Copy out the entries that follow exactly, leaving every picture behind.

_Records provided_
━━━━━━

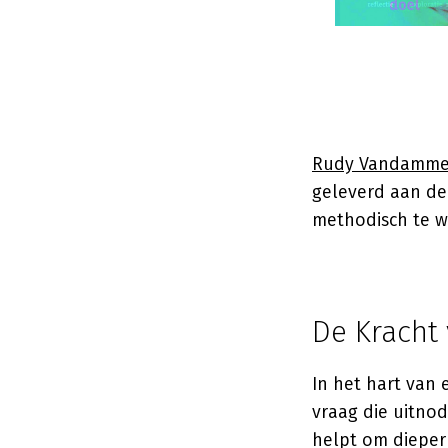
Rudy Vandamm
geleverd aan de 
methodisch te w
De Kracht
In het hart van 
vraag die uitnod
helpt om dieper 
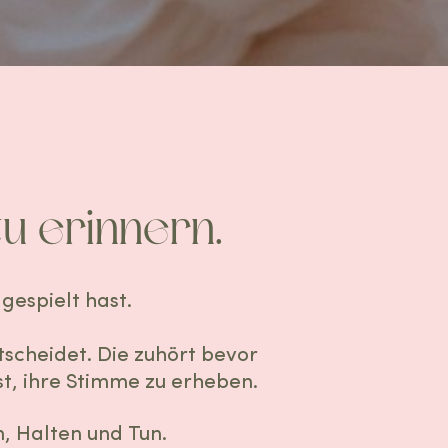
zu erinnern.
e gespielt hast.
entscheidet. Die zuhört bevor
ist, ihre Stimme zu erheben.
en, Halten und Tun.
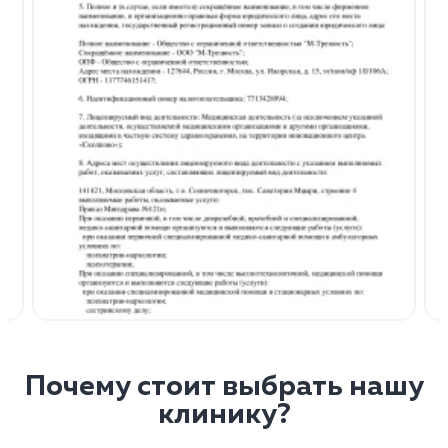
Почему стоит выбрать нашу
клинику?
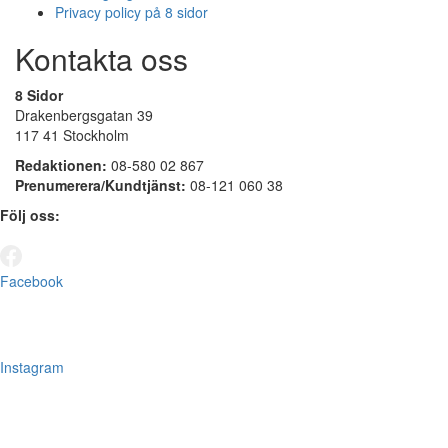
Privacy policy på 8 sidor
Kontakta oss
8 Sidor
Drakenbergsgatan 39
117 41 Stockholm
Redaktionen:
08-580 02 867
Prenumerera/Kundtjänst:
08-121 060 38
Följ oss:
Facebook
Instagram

━━━━━━

_Task answer_
Rudy Vandamm
geleverd aan de 
methodisch te w
De Kracht
In het hart van 
vraag die uitnod
helpt om dieper 
zu erinnern.
e gespielt hast.
entscheidet. Die zuhört bevor
ist, ihre Stimme zu erheben.
en, Halten und Tun.
Почему стоит выбрать нашу
клинику?
Privacy policy på 8 sidor
Kontakta oss
8 Sidor
Drakenbergsgatan 39
117 41 Stockholm
Redaktionen:
08-580 02 867
Prenumerera/Kundtjänst:
08-121 060 38
Följ oss:
Facebook
Instagram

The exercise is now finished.